[Vrspace-dev] caching proxy AKA VRSpace wget

SourceForge Headquarters 1320 Columbia Street Suite 310 San Diego, CA 92101 +1 (858) 422-6466

Rob Meyers wrote:

> Just tried to get the new gates from cvs, doesn't seem to be any changes 
> since I last checked things in, please commit.

Well, coulnd't pay my bills so ISP turned me of:) Now need to comment 
out portions of code to compile... coming.
Anyway, I'll describe the functionality, hope to get some input.

To enable it, just set http proxy in your web browser to localhost 8081 
and that's it.
Then what happens. Proxy fetches each and every requested doc and stores 
it to (hardcoded)
<vrspace install dir>/cache/<protocol>/<server>/<path>
i.e.
cache/http/www.vrspace.org/index.html
for later reference.
On subsequent requests, it does not attempt to retrieve the content from 
the original location for some time, default 24h.
This is _not_ http compliant: spec sez proxies are required to take into 
account expires and if-modified-since. But, maybe 20% of content is 
usefull information, while the rest are adds and other BS (according to 
eddie's measurement). Adds tipically have expires set to 15 mins, and 
browsers reload them again and again till we close the window, meaning 
we waste bandwidth even when we went for lunch... this bandwidth-saving 
strategy is borrowed from squid setup used in my LinProxy distro;)
But it can lead to trouble. Usual way out of it is to hit reload button. 
Though I'm not sure we can use this approach for our purposes: I don't 
want to reload all the vrml, I want only say one specific avatar.
Sure, one way is to set timeout low, say 15 mins, but then there's 
little use of cache.
Well, open issues.

Proxy also stores all the http metadata. Should store them to DB, so far 
only keeps them in memory. Most important is the content-type, but proxy 
needs them all: last-modified, expires, etc.

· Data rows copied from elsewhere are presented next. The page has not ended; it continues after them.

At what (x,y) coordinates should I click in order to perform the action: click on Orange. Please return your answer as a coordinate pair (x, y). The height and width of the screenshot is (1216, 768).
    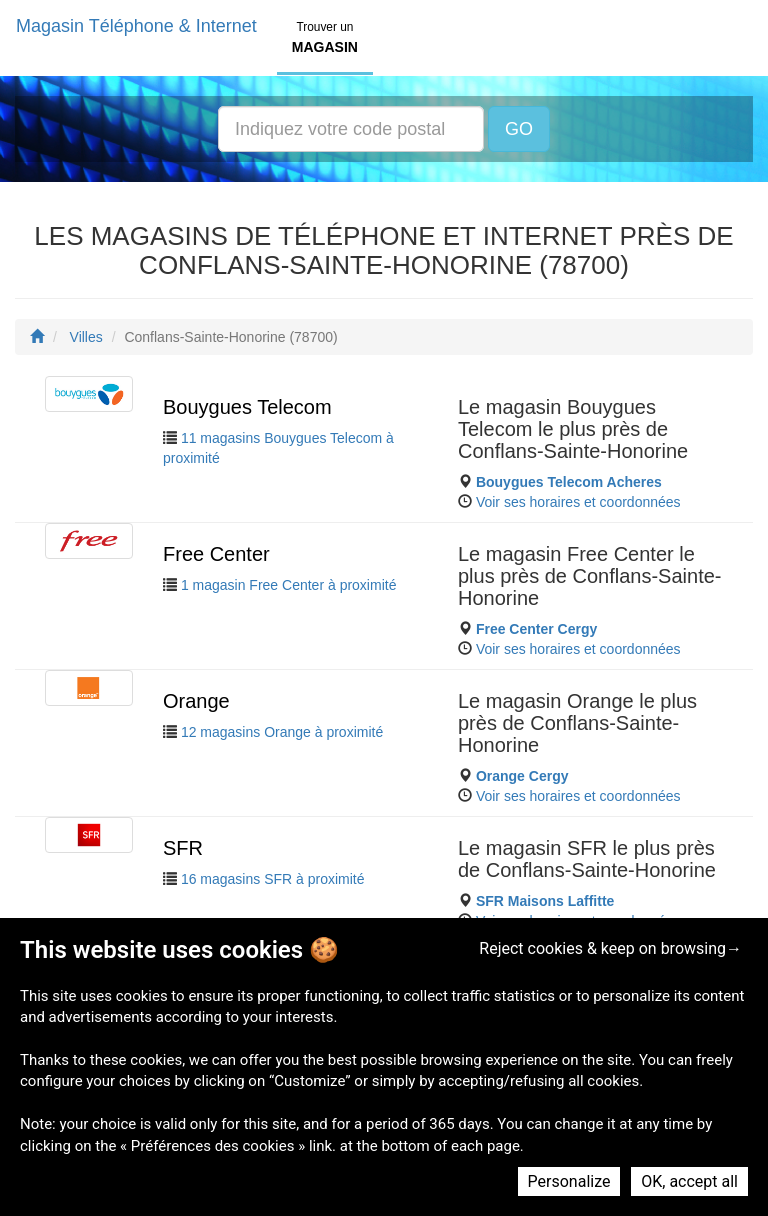
    Looking at the image, I should click on (196, 701).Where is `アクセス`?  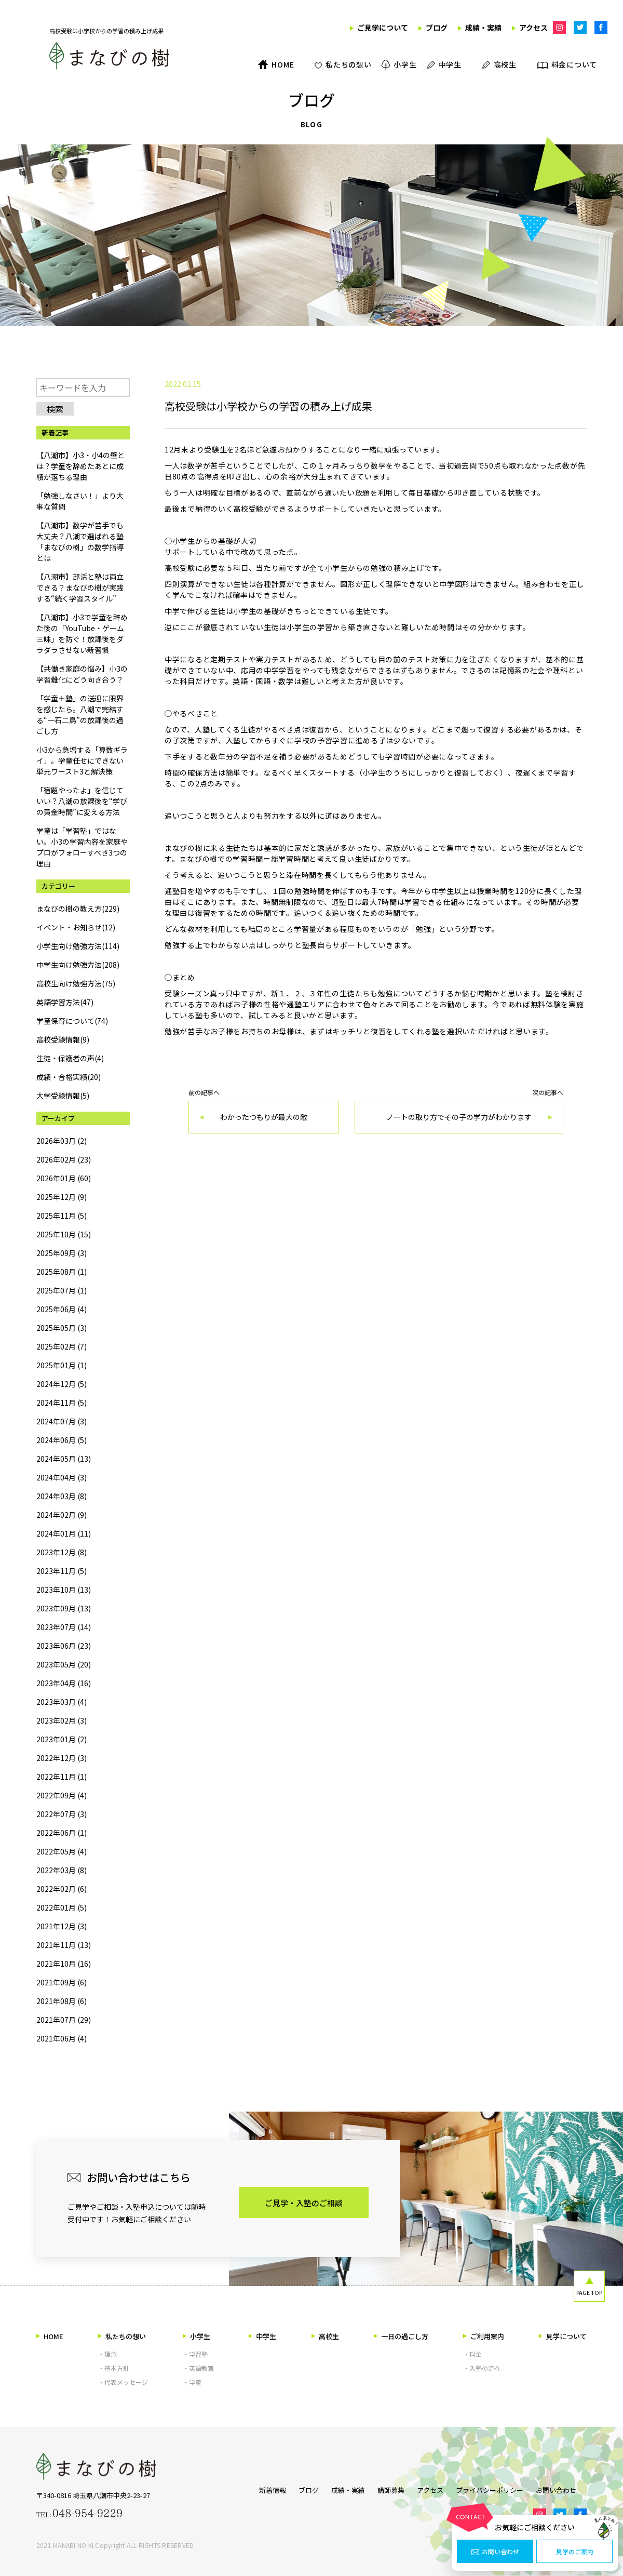
アクセス is located at coordinates (430, 2488).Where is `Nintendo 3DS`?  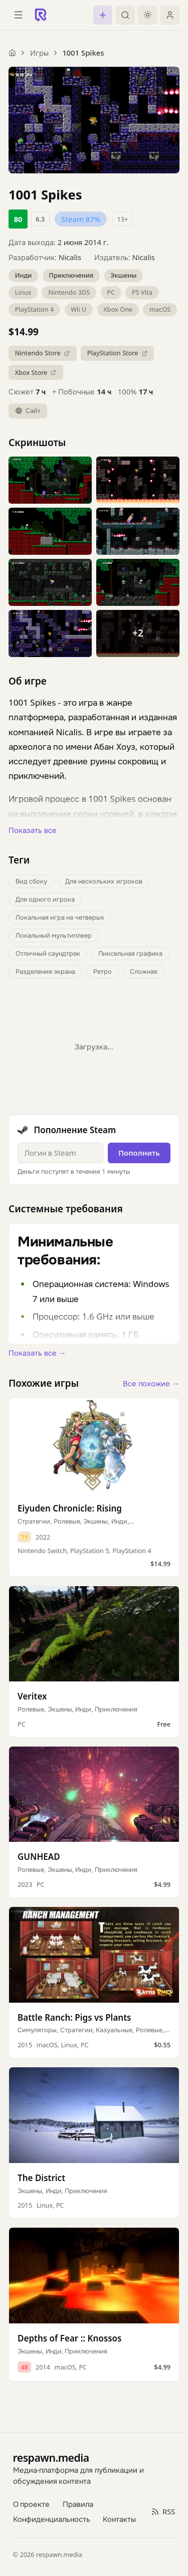 Nintendo 3DS is located at coordinates (69, 292).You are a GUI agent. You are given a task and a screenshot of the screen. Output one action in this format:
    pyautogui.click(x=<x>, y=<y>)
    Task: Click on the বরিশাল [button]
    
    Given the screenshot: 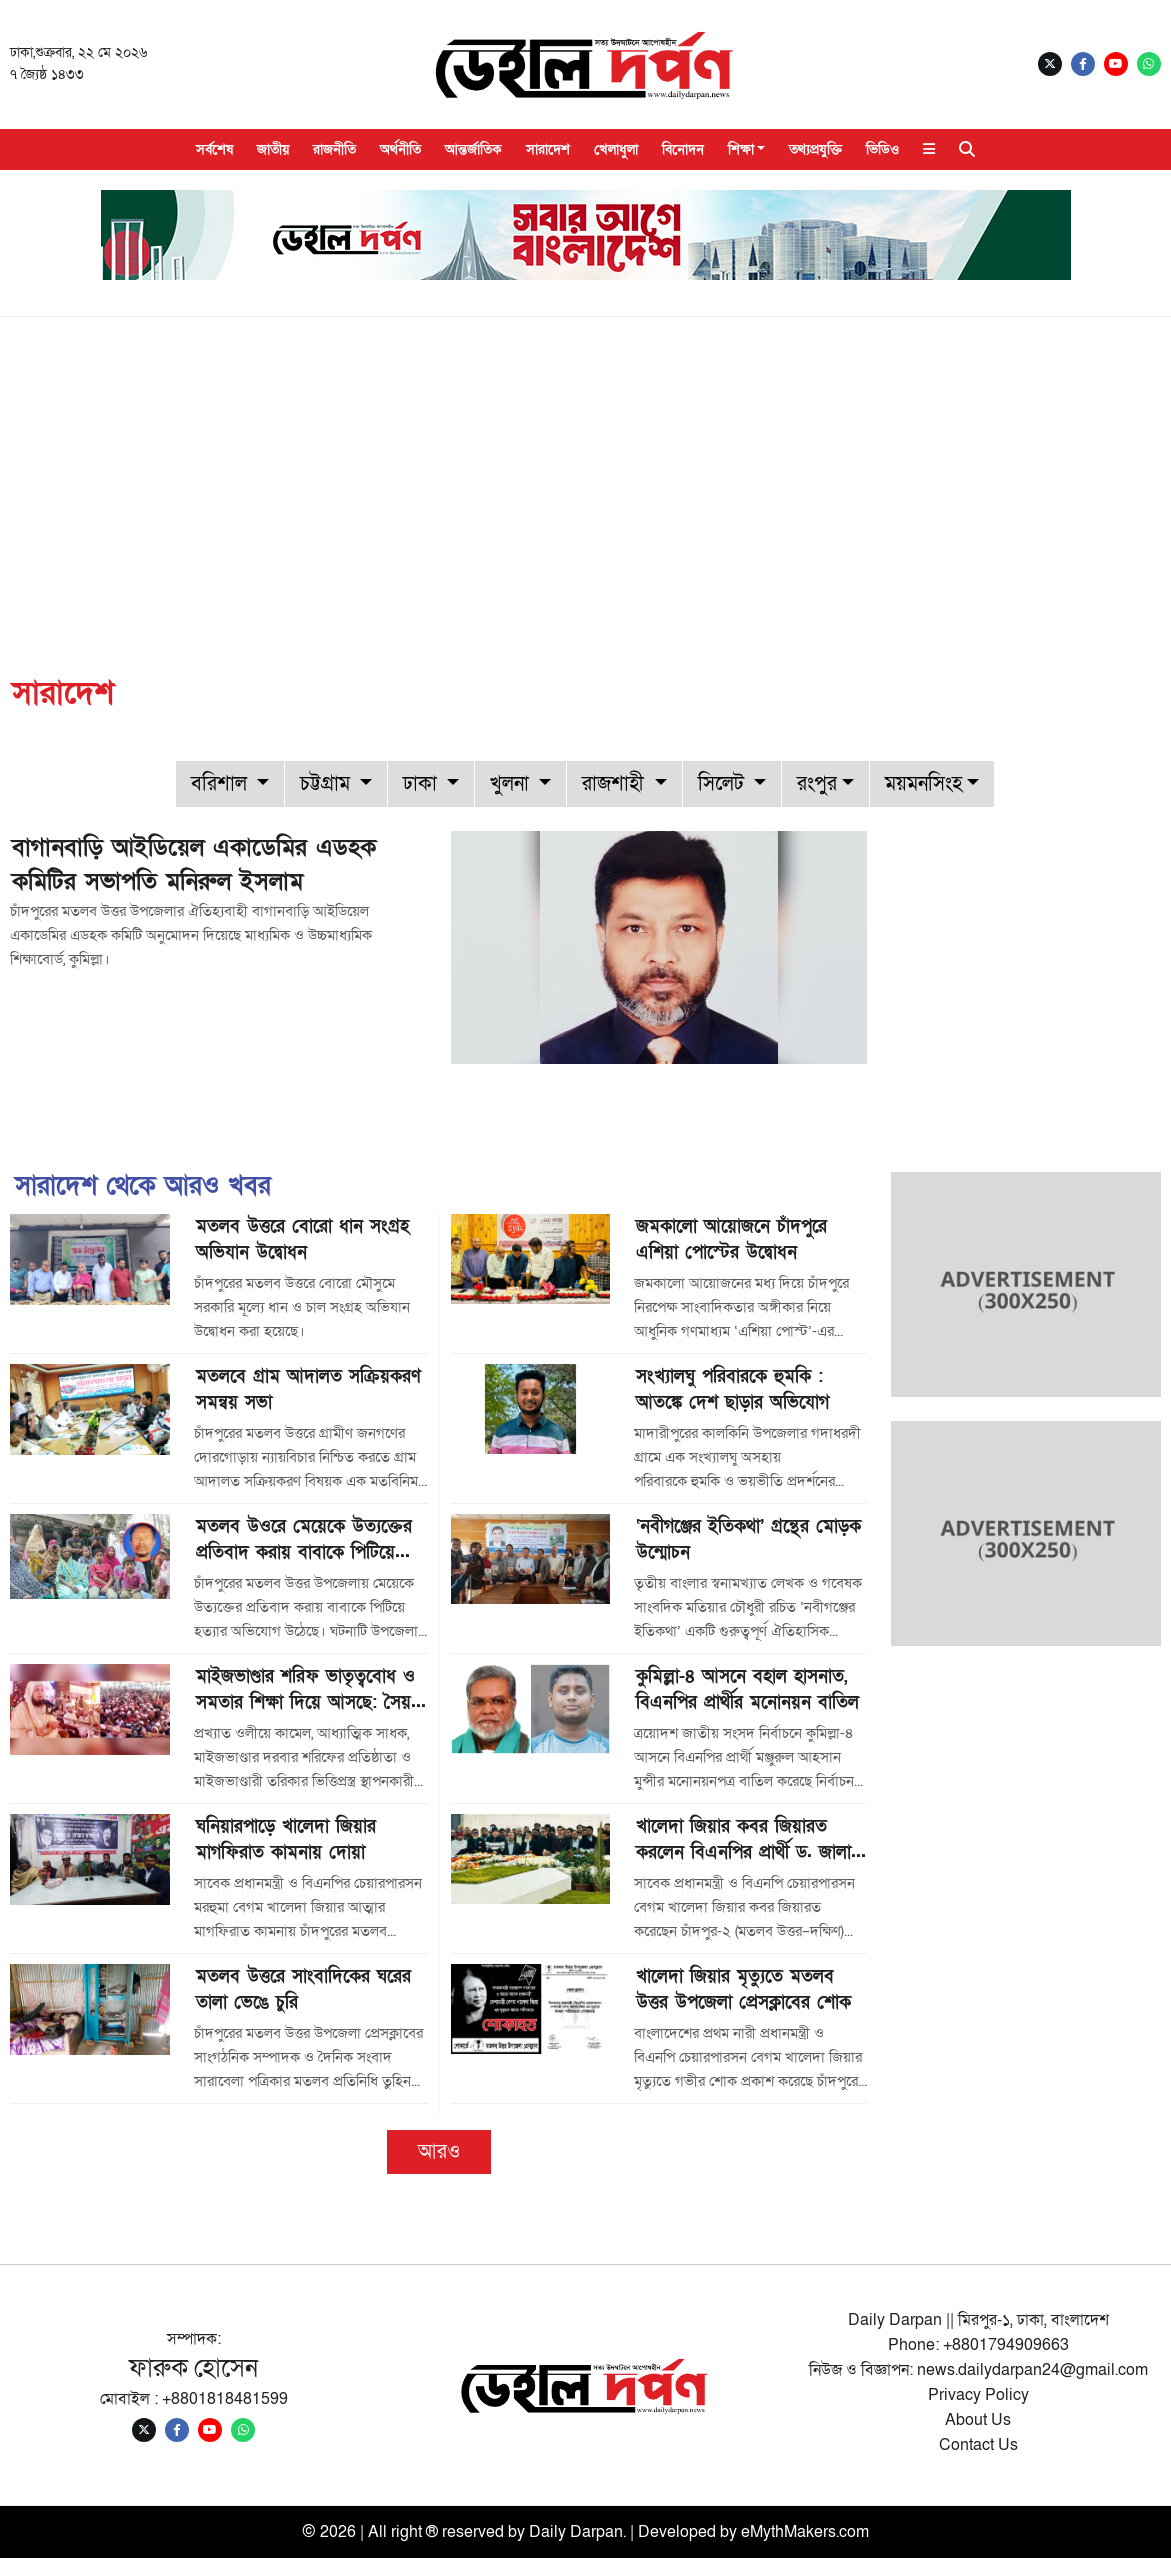 What is the action you would take?
    pyautogui.click(x=221, y=784)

And there's more to it. During download html and xml (wml, openoffice, 
...) documents are parsed, sure we should parse vrml too. You wanna 
search, you gotta see what's inside.
So far I look only for external references, with the intent to check 
broken links, maybe download textures and pics along with document etc. 
Actually, I hoped to rewrite all the urls to refer to locally stored 
copies rather than originals. This would allow me to open docs directly 
from the filesystem. But this leads to trouble: browser then requests 
local textures and pics instead of original ones.
So I dropped the idea. Meaning there's dead code inside. But this code 
aims to wget functionallity... dunno, let's leave it there for a while, 
maybe we'll need it.
OK, parsing continues. This part will wait for NeuroGrid implementation: 
document title will be stored to NG DB as <url> IS_RELATED_TO <keyword>, 
document body will (optionally) go with <url> CONTAINS <keyword> etc. So 
when you search the net, you first search all the stuff you've ever 
seen, then ask google. Well, whoom you ask depends on where you usually 
find what you're looking for, but that's another long story.

And some implementation notes. A new package, org.vrspace.vfs - virtual 
file system. I don't like it much, but org.vrspace.server got too 
crowdy:) This parsing stuff requires com.arthurdo.parser package, so you 
won't be able to compile it unless you copy com.arthurdo from src/chisel 
to src/main. Don't like that neither... furthermore, NG uses another 
html parser by Somik Raha. A mess:)))
In short - how to parse html?

Regards...